3 million out of 4 million neonatal deaths could be saved each year by the implementation of low-tec and low-cost interventions, conclude authors of the landmark Lancet Neonatal Survival series published online Thursday March 3 2005.

99% of deaths in the first month of life (the neonatal period) occur in developing countries--yet virtually all published research on neonatal health concerns the 1% of neonatal deaths in the developed world. The Lancet's Neonatal Survival Series addresses a major gap in knowledge and provides new evidence detailing the causes of these deaths and the simple, effective interventions that are available to prevent them. The deaths of 10,000 newborn children every day--largely ignored in global public-health policy--demands immediate and sustained action from international agencies, professional organisations, and national governments of both rich and poor countries alike.

When, where and why are four million newborn babies dying each year?
The first article in the series details the extraordinary statistics of neonatal mortality:
  • Three-quarters of neonatal deaths occur in the first week of life, with the highest risk of death on the first day of life.
  • Of all deaths in children under the age of five years, nearly 40% occur during the first month of life.
  • South-central Asia has the highest number of neonatal deaths, while sub-Saharan Africa has the highest rates. Two-thirds of deaths occur in just 10 countries The major direct causes of neonatal deaths globally are
  • Infections (36%)
  • Premature birth (28%)
  • Asphyxia (23%)
They are not kidding when they say this is an important public health project.  According to their authors, three out of the four million infant deaths are preventable.  They catalog 16 interventions, at an estimated cost of $4.1 billion dollars per year, that could prevent three million neonatal deaths every year. 

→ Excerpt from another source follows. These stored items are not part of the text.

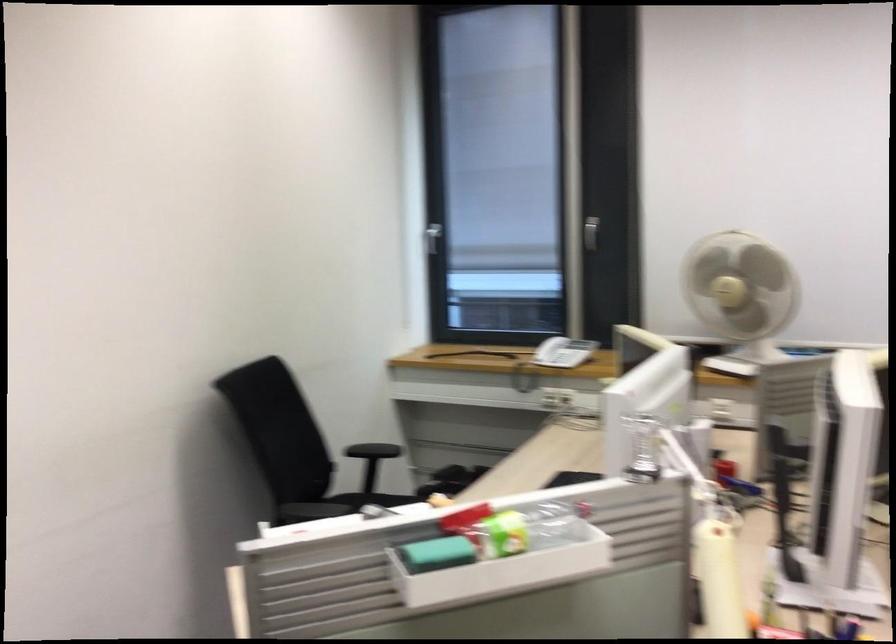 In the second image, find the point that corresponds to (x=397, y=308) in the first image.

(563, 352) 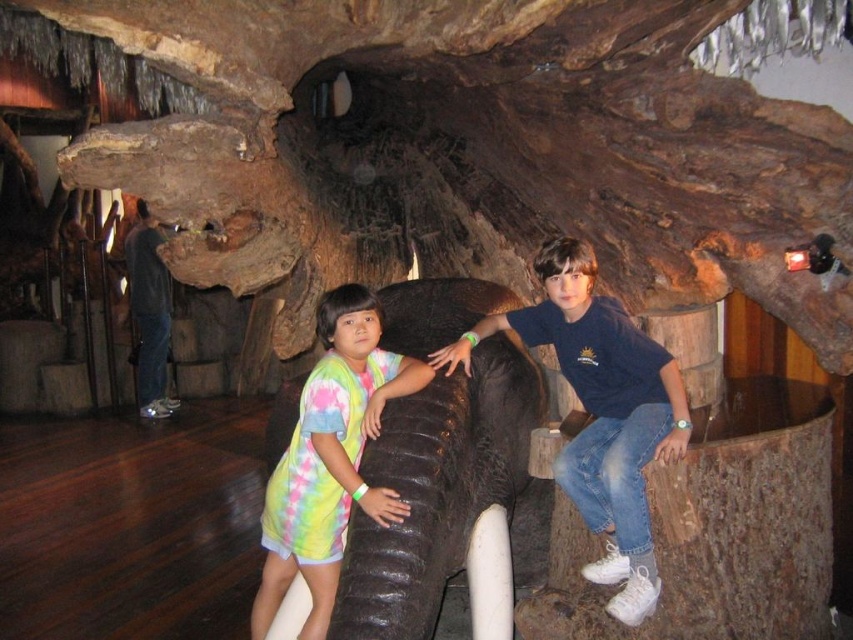 Does blue cotton shirt at center have a lesser height compared to tie-dye fabric shirt at center?

Indeed, blue cotton shirt at center has a lesser height compared to tie-dye fabric shirt at center.

Does blue cotton shirt at center appear under tie-dye fabric shirt at center?

No, blue cotton shirt at center is not below tie-dye fabric shirt at center.

This screenshot has width=853, height=640. Identify the location of blue cotton shirt at center. (601, 412). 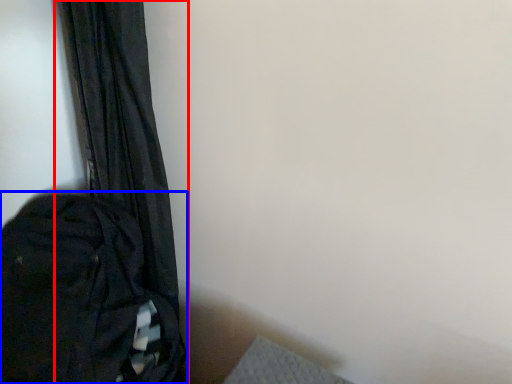 Question: Which point is further to the camera, curtain (highlighted by a red box) or backpack (highlighted by a blue box)?

Choices:
 (A) curtain
 (B) backpack

Answer: (A) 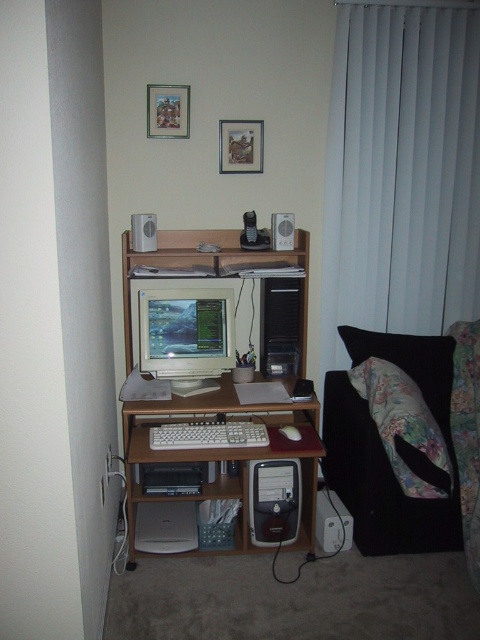 You are organizing your desk and need to place a new item between the white plastic keyboard at center and the white plastic speaker at upper center. Based on their heights, which object should be placed lower to ensure stability?

The white plastic keyboard at center is not as tall as the white plastic speaker at upper center, so placing the keyboard lower would ensure stability since it is shorter and less likely to tip over.

You are standing in the home office and want to reach the point marked at coordinates point (249, 472). If your arm can extend 6 feet, can you reach it without moving?

The distance between you and point (249, 472) is 8.09 feet, which is farther than your arm can reach. You cannot reach it without moving.

You are standing in the home office scene described. Where is the white vertical blinds at right located in terms of its 2D coordinates?

The white vertical blinds at right is located at the 2D coordinates point [402,173].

Aside: Four point one billion dollars is a lot of money: it is almost as much as we spend in one week, fighting the war in Iraq. 

Some of the articles in the series are highly technical, meaning that most, but not all, of the high school juniors and seniors that I know could understand them.  Even if they are hard to read, everyone should read them. 

I'll close by citing the editor:
While the infant and the mother have been at the centre of efforts to protect early childhood, the newborn period has been relatively neglected. This marginalisation is difficult to square with the bare numbers. 8 million children are either stillborn or die each year within the first month of life. This figure never makes news.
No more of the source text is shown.